Non-routine clinical information includes:
• Last repeat dispensing batch issue
• Change in dosage of medicine
• End of repeats process – for example, ‘when repeats have run out please contact surgery for a review’
• Details of review appointments, for example, instructions for the patient to arrange an appointment with the prescriber for a blood test where this is non-routine for that patient.
Pharmacy staff will not be required to pass on routine information linked to the services offered by another provider.
Routine information for which pharmacy is not required to pass on includes:
• Patient information: Name, Address, DOB and NHS number
• Doctor’s details
□ Drug quantity, dose.
□ Last issued date.
□ Next issue date.
□ Review due date (when not within 4 weeks)
• Flu jab
□ well woman
□ well man
□ over 41s
□ over 75s
□ cancer screening
• Advertisement for patient to take-up a non-essential service at the GP surgery
□ travel clinic,
• GP opening times
Although GP and pharmacy systems technically can allow this information to be communicated via the right hand side where this is locally agreed, there may be more appropriate alternatives.

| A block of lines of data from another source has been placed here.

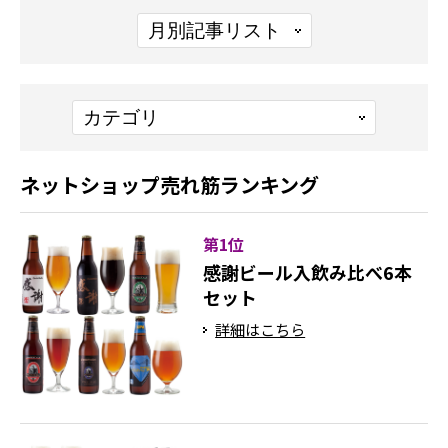
ネットショップ売れ筋ランキング
第1位
感謝ビール入飲み比べ6本
セット
詳細はこちら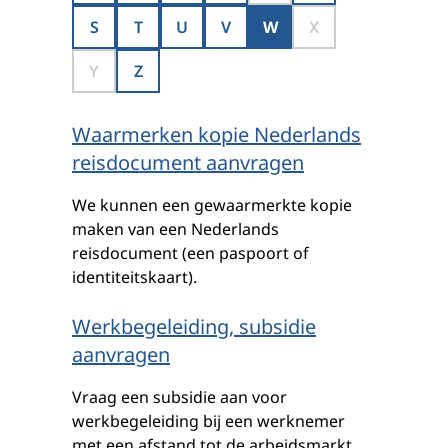
S
T
U
V
W
X
Y
Z
Waarmerken kopie Nederlands
reisdocument aanvragen
We kunnen een gewaarmerkte kopie
maken van een Nederlands
reisdocument (een paspoort of
identiteitskaart).
Werkbegeleiding, subsidie
aanvragen
Vraag een subsidie aan voor
werkbegeleiding bij een werknemer
met een afstand tot de arbeidsmarkt.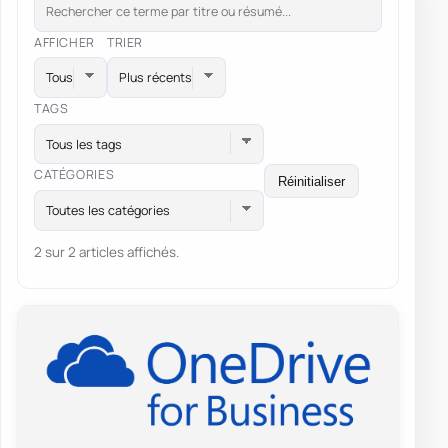
AFFICHER
TRIER
TAGS
Tous les tags
CATÉGORIES
Réinitialiser
Toutes les catégories
2 sur 2 articles affichés.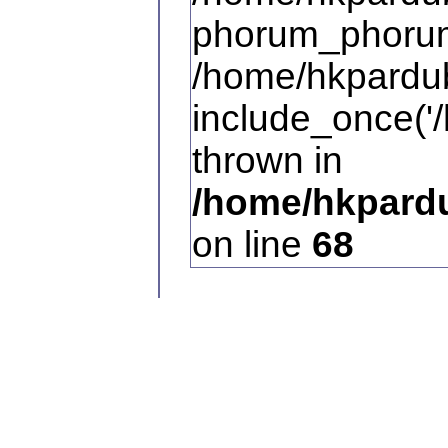
phorum_phorum
/home/hkpardub
include_once('/
thrown in
/home/hkpardu
on line
68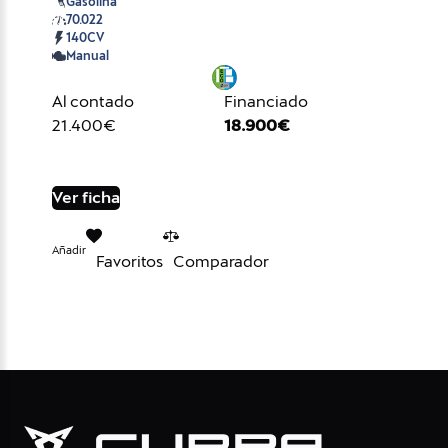
Gasolina
70.022
140CV
Manual
Al contado
Financiado
21.400€
18.900€
Ver ficha
Añadir
Favoritos
Comparador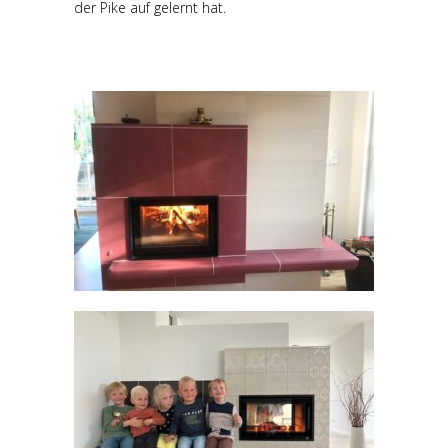
der Pike auf gelernt hat.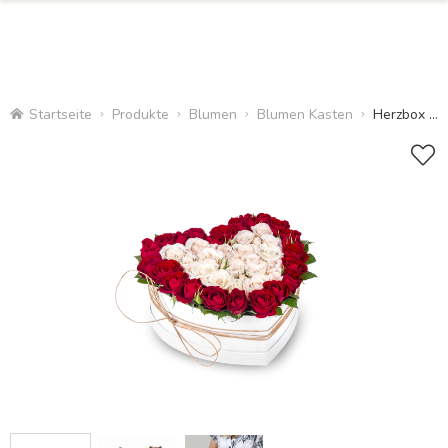
Startseite
Produkte
Blumen
Blumen Kasten
Herzbox mit Rosen sprühen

Non-routine information to pass on if the patient requests
Pharmacy staff will also be required to provide the following information to the patient, at the patient’s request:
A full list of the patient’s ‘repeat’ medication (as received in the electronic prescription message);
The patient’s review date (where greater than 4 weeks); and
Information on the number of times the medication can be reordered from the prescriber without a review.